Заходи почаще, сказал он на прощание.
Саншайн собрала смену одежды, тапочки, расческу, положила все это в плетеную сумку, туда же бросила зубную щетку и дезодорант — куда же без него! — и вернулась к Тейлону.
Он стоял у окон, любуясь рядом картин с видами Джексон-сквер. При виде его у Саншайн вновь перехватило дыхание.
Откуда в этом мужчине такая притягательность? Что делает его неотразимым? Золотистые кудри, рассыпавшиеся по плечам? Или, быть может, черные кожаные штаны, обтягивающие самую совершенную на свете задницу? А спина... хоть она и скрывалась под курткой, Саншайн не могла не восхищаться безупречной скульптурной лепкой его тела.
А мускулистые руки, такие сильные и в то же время нежные... О, ей хорошо знакома сила этих рук!
Она помнит сладость его прикосновений, помнит даже, каковы на вкус его пальцы, увлажненные ее интимными соками.
Само совершенство: от золотоволосой макушки — до носков черных байкерских «казаков»!
Заметив девушку, он повернулся к ней.
— Мне очень нравится вот эта, где солнце скрывается за собором. Солнце написано так, что, кажется, ощущаешь его тепло.
Саншайн просияла: какой художник не тает от счастья, когда хвалят его творения?

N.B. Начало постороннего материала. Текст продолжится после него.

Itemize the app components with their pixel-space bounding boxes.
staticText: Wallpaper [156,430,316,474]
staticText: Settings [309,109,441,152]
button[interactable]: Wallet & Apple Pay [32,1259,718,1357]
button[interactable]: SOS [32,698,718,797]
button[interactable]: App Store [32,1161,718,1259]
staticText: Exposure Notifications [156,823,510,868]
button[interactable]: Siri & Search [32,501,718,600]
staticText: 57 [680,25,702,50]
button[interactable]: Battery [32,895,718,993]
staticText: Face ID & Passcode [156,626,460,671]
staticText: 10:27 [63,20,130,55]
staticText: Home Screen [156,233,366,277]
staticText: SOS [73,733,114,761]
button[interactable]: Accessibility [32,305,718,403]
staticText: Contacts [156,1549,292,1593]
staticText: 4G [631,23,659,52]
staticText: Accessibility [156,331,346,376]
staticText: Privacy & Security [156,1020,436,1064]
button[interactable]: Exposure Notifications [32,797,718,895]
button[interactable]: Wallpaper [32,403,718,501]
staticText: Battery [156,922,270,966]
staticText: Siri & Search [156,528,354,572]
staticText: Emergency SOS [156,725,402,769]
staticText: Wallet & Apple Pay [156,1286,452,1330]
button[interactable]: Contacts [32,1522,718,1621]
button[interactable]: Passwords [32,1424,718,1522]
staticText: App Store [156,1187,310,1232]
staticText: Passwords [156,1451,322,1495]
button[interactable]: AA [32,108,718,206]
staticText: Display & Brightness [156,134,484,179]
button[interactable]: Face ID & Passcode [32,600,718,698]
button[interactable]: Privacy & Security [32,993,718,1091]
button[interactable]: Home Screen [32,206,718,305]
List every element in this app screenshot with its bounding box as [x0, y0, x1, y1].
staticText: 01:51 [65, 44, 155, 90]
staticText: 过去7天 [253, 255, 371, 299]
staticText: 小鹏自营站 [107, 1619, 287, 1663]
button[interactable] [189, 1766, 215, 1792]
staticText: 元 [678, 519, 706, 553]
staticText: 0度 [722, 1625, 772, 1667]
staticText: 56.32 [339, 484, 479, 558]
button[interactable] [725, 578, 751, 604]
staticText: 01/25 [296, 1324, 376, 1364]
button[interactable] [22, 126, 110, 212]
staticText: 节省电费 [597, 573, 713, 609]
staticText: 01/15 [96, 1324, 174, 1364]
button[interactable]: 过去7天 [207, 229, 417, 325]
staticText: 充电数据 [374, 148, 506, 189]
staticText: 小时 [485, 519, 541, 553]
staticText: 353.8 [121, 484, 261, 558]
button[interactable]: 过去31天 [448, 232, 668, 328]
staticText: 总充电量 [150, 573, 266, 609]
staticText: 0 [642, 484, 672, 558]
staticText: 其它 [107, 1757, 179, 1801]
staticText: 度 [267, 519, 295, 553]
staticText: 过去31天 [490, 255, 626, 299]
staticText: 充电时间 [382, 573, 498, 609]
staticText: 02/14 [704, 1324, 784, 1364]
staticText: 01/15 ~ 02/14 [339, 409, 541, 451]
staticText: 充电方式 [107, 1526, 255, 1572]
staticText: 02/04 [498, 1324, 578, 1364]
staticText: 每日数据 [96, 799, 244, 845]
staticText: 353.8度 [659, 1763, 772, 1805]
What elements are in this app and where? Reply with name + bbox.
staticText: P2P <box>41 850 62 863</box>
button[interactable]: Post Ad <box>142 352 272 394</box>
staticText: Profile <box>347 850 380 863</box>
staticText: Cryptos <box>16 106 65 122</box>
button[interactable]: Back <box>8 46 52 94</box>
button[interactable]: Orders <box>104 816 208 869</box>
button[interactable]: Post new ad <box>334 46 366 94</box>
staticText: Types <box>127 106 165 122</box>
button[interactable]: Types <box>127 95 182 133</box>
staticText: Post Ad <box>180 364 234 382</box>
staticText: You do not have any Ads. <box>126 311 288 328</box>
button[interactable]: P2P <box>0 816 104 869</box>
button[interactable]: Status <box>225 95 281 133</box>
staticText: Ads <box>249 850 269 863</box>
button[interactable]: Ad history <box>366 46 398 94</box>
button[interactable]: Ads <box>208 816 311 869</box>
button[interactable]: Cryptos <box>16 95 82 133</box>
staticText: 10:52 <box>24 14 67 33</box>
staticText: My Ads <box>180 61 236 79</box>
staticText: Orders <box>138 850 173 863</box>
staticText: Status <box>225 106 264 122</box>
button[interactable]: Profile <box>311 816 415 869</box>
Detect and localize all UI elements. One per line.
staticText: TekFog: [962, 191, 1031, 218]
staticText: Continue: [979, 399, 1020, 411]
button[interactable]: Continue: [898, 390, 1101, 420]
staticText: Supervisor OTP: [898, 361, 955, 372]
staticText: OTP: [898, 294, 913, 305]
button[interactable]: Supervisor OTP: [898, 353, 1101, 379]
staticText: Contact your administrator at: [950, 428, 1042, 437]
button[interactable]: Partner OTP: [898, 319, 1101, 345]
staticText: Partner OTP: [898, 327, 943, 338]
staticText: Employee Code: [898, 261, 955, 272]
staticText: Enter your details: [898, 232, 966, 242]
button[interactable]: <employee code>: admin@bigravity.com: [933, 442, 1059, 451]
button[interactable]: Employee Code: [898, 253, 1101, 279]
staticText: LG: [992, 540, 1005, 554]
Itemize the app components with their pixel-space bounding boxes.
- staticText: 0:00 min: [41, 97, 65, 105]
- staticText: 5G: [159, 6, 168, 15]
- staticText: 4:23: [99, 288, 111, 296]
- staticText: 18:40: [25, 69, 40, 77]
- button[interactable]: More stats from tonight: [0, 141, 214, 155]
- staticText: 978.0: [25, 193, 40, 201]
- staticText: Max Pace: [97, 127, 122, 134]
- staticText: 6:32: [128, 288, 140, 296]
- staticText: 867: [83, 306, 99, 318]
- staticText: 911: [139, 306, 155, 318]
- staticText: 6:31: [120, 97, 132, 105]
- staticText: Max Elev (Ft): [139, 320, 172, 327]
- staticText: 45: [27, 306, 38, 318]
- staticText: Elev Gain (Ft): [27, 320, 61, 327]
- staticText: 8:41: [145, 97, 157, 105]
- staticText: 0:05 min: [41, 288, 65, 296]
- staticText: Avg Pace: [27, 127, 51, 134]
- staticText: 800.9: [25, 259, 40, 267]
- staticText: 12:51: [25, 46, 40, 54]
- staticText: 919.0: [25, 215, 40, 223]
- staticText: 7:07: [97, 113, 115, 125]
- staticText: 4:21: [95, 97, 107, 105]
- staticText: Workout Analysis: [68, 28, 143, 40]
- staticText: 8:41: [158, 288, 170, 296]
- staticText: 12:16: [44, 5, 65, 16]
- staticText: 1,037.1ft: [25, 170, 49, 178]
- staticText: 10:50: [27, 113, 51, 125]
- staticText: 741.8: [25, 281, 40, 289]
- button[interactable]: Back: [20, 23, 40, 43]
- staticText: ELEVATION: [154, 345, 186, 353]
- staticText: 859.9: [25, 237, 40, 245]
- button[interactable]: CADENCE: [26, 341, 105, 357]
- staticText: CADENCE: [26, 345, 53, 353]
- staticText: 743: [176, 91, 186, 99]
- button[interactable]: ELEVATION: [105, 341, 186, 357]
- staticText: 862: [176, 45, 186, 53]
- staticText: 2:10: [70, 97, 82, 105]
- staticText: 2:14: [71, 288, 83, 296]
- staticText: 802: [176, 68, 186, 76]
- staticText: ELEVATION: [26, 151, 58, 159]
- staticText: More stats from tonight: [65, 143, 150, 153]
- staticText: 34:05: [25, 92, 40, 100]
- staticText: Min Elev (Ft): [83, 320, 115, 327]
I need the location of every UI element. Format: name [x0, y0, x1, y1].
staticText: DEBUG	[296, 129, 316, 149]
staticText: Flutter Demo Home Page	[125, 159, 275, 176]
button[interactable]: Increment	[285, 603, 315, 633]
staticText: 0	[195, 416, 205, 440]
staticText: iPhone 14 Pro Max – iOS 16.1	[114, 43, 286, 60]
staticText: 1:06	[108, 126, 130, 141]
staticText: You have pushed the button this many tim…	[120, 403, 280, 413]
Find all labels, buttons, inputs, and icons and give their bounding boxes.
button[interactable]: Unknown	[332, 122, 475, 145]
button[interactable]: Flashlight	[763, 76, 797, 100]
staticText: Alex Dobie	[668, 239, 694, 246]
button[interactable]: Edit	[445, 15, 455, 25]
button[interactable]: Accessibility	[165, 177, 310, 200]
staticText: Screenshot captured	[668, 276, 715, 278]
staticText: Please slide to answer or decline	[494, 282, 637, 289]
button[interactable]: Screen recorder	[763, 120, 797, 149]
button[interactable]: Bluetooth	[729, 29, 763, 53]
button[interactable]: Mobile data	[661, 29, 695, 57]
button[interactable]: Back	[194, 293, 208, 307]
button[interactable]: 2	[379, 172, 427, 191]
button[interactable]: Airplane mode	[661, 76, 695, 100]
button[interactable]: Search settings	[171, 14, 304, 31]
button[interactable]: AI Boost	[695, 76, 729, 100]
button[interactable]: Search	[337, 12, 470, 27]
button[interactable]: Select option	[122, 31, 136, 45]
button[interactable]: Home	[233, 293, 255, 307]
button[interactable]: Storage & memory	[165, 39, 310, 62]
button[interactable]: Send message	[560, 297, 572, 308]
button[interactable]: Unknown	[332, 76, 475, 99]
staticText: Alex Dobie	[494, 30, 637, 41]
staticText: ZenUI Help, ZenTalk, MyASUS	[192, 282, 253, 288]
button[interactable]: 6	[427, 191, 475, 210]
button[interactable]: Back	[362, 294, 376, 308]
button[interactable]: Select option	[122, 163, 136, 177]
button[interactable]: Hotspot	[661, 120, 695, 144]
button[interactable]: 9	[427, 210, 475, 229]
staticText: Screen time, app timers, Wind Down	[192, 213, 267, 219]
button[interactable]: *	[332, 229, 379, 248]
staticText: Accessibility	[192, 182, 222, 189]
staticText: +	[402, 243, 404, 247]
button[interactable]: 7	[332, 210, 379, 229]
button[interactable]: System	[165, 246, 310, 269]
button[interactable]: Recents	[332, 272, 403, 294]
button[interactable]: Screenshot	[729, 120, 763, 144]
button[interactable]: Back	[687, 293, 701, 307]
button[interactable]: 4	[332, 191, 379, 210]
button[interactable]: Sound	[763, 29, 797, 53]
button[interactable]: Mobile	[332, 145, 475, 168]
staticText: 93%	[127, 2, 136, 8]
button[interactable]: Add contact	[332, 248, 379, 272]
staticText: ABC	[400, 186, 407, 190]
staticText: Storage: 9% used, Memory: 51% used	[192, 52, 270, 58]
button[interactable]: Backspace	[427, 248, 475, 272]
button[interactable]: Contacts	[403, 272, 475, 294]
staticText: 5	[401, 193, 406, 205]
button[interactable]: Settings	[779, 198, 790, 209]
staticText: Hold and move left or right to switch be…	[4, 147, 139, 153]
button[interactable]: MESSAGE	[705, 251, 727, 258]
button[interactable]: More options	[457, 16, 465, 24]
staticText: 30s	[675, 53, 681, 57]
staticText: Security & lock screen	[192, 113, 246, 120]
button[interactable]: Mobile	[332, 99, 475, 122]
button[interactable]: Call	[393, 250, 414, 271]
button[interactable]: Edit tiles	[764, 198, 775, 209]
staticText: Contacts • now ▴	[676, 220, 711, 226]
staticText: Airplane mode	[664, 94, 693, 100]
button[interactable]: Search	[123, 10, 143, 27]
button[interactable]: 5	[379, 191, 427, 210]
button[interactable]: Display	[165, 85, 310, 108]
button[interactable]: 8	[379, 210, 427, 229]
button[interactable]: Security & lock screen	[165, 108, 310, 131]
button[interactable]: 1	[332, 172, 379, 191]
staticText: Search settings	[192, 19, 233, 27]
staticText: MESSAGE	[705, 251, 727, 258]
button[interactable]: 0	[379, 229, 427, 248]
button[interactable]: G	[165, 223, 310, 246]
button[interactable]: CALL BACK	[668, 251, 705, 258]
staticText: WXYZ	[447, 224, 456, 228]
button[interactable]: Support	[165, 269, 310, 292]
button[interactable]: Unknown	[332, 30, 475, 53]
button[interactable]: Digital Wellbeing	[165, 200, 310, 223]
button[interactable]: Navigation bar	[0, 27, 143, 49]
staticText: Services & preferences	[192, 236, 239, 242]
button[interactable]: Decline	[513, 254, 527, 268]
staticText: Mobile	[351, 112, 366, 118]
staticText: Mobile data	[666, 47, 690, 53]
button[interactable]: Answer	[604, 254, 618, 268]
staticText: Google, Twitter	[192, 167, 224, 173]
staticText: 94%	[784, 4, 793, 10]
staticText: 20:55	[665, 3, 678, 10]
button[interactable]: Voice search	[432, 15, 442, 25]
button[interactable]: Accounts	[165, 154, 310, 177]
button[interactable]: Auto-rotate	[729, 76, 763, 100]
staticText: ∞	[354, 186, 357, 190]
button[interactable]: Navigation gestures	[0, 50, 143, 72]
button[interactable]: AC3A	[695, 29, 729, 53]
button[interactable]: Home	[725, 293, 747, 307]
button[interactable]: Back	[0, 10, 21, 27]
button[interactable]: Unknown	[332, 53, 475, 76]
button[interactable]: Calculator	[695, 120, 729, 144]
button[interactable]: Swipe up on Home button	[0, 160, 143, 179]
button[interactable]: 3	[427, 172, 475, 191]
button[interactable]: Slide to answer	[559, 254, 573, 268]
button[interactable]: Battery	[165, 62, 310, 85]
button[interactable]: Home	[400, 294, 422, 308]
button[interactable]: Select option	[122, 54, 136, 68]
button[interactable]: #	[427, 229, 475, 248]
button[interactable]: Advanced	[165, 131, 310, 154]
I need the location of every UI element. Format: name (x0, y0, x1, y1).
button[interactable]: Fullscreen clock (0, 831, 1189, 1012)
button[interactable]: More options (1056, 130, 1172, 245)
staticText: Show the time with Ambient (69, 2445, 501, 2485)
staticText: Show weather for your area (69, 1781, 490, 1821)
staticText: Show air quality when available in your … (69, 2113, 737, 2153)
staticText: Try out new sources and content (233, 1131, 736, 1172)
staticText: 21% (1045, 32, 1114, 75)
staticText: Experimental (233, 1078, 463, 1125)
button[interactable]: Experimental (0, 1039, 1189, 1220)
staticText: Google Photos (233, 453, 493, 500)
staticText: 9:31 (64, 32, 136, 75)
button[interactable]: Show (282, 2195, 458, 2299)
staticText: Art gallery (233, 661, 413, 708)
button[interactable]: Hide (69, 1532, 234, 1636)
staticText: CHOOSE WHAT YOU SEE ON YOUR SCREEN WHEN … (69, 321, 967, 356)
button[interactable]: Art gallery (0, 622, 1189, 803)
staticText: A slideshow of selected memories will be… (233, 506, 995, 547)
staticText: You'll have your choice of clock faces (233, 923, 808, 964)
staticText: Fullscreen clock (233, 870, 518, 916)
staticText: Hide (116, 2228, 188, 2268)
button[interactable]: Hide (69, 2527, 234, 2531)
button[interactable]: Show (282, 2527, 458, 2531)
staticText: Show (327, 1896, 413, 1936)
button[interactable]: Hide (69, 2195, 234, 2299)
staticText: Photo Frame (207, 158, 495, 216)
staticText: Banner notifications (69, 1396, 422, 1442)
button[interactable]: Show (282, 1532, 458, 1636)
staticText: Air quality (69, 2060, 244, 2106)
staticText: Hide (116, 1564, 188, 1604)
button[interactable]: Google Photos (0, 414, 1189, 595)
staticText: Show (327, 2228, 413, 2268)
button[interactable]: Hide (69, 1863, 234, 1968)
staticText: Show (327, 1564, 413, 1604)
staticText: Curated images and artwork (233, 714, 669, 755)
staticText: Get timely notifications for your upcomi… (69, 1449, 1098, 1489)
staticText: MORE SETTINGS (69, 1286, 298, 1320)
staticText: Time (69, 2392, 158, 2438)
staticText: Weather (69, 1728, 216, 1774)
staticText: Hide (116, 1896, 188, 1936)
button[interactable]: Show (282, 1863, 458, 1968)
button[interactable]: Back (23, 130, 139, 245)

— Спасибо! Я очень люблю закат на Джексон-сквер. Обожаю наблюдать, как постепенно угасает свет. Как лучи солнца играют в витринах, а те вспыхивают, как огонь.
Он протянул к ней руку, погладил по щеке.
— Ты удивительно умеешь ловить мгновения.
— Верно, умею, — улыбнулась она, подняв на него лукавый взгляд. Тейлону она об этом не скажет, — но больше всего ей сейчас хотелось поймать его. Разумеется, ненадолго. Он — дикий зверь и не станет жить в неволе. Но хоть на несколько счастливых мгновений...
— А где ты живешь? — спросила она.
Этот простой вопрос почему-то поверг Тейлона в глубокую задумчивость.
Он убрал руку. Откашлялся. Вдруг чрезвычайно заинтересовался салфеткой на кофейном столике...
У Саншайн сжалось сердце, и желудок ухнул куда-то вниз.
— О господи! У тебя ведь есть собственная квартира, правда? Ты не живешь с мамой или с какой-нибудь ворчливой старой теткой?
— Разумеется, нет! — с видом оскорбленного достоинства ответил Тейлон. — Конечно, у меня есть собственный дом, но... — И снова замялся.
Та-а-ак. Сейчас ей откроется страшная правда.
— Но ты живешь с девушкой?
— Нет.
Как, еще страшнее?!
— С парнем?!
Он уставился на нее, как на сумасшедшую. Затем его полночно-черные глаза блеснули негодованием:
— Саншайн! Как ты могла подумать?!.
— Ну, Тейлон! Я задала самый простой вопрос, а ты на меня смотришь как баран на новые ворота. О чем еще я могла подумать? — Она окинула задумчивым взглядом его роскошное тело и дорогостоящее байкерское облачение. — И потом, ты с ног до головы в черной коже.
— И что с того?
Она посмотрела на него как на безнадежного тупицу:
— Я, как тебе известно, художница. Среди моих знакомых полно геев, и я более или менее представляю, какую одежду они предпочитают.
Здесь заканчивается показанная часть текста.